BANDA ACEH-  Aktivis anti korupsi mengharapkan pelapor kasus penyeludupan uang di Dispora ini melapor secara resmi kepada tim penyidik. Hal ini dikatakan Alfian, koordinator Masyarakat Transparansi Aceh ( MaTA), Selasa, 13 Oktober 2015.

“Pertama kali kita berharap informasi dari orang dalam ini, jika benar, orang dalam tersebut memberikan laporan resmi ke tim penyidik. Pelapor ini tentunya akan dilindungi. Sekarang masalahnya orang pelapornya tidak mau terbuka. Jika ada orang yang melaporkan kami akan melindungi identitas pelapor,” kata Alfian saat dihubungi portalsatu.com siang tadi.

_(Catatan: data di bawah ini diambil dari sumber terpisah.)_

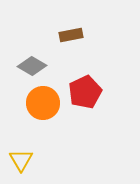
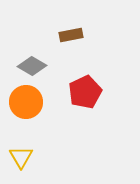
orange circle: moved 17 px left, 1 px up
yellow triangle: moved 3 px up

Kata dia, pihaknya belum bisa menindaklanjuti karena belum tahu siapa yang harus untuk dikoordinasi terkait hal ini. Jika memang benar, menurut Alfian, kasus ini termasuk kejahatan kemanusiaan korupsi.

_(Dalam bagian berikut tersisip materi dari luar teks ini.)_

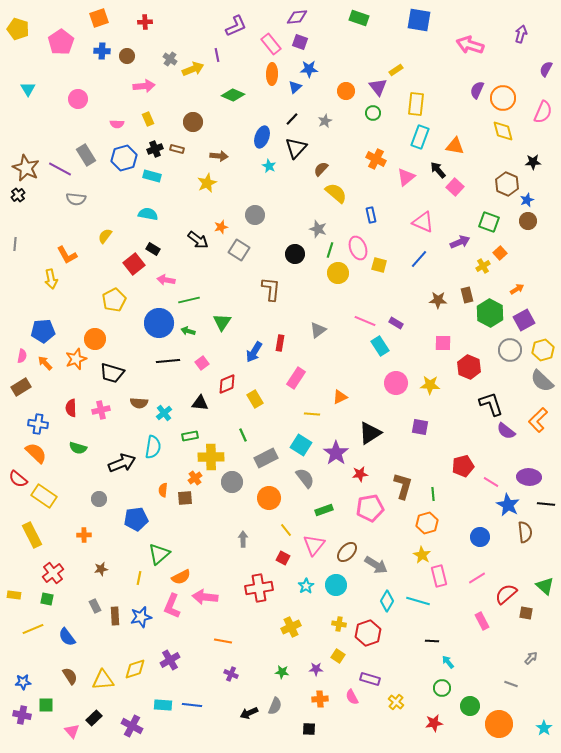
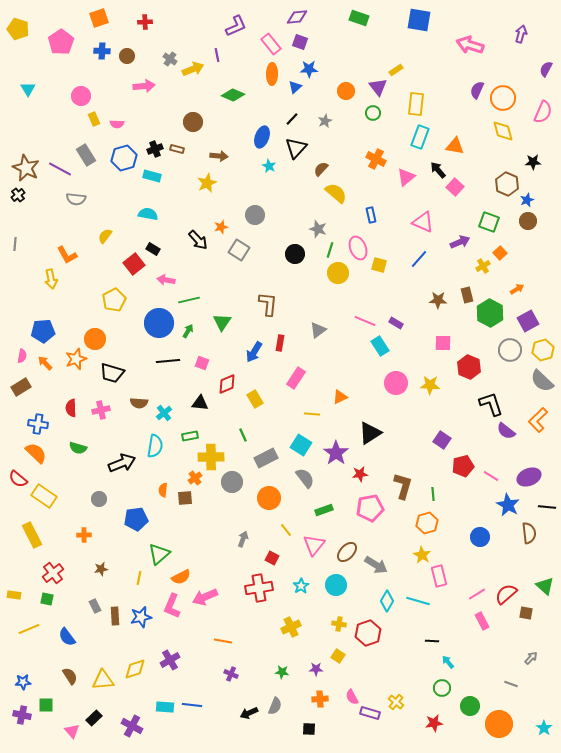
pink circle at (78, 99): moved 3 px right, 3 px up
yellow rectangle at (148, 119): moved 54 px left
black arrow at (198, 240): rotated 10 degrees clockwise
brown L-shape at (271, 289): moved 3 px left, 15 px down
purple square at (524, 320): moved 4 px right, 1 px down
green arrow at (188, 331): rotated 104 degrees clockwise
pink square at (202, 363): rotated 32 degrees counterclockwise
purple square at (420, 427): moved 22 px right, 13 px down; rotated 24 degrees clockwise
cyan semicircle at (153, 447): moved 2 px right, 1 px up
purple ellipse at (529, 477): rotated 25 degrees counterclockwise
pink line at (491, 482): moved 6 px up
black line at (546, 504): moved 1 px right, 3 px down
brown semicircle at (525, 532): moved 4 px right, 1 px down
gray arrow at (243, 539): rotated 21 degrees clockwise
red square at (283, 558): moved 11 px left
pink line at (477, 578): moved 16 px down
cyan star at (306, 586): moved 5 px left
pink arrow at (205, 597): rotated 30 degrees counterclockwise
yellow line at (33, 629): moved 4 px left
purple rectangle at (370, 679): moved 34 px down
cyan rectangle at (163, 705): moved 2 px right, 2 px down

“Kita amati selama ini, jika dilihat dari sistem tata kelola manajemen di Pemerintah Aceh sangat longgar dan sangat rawan. Potensi ini bisa saja terjadi, apalagi persolan jabatan ini bukan sistem audiensi tetapi model tunjuk-tunjuk, ini sangat kelihatan,” ujarnya.

Namun penegak hukum, menurutnya, belum bisa menindaklanjuti juga terkait kasus ini karena tidak tahu harus konfirmasi kemana karena harus ada pembuktian.

“Kita meyakini tentunya ini orang dalam tahu. Maka dari itu kita berharap bagi yang mengetahui soal ini, mereka mau melaporkan ke penyidik dan identitas pelapor wajib dilindungi, jika ini benar,” ujar Alfian. [] (mal)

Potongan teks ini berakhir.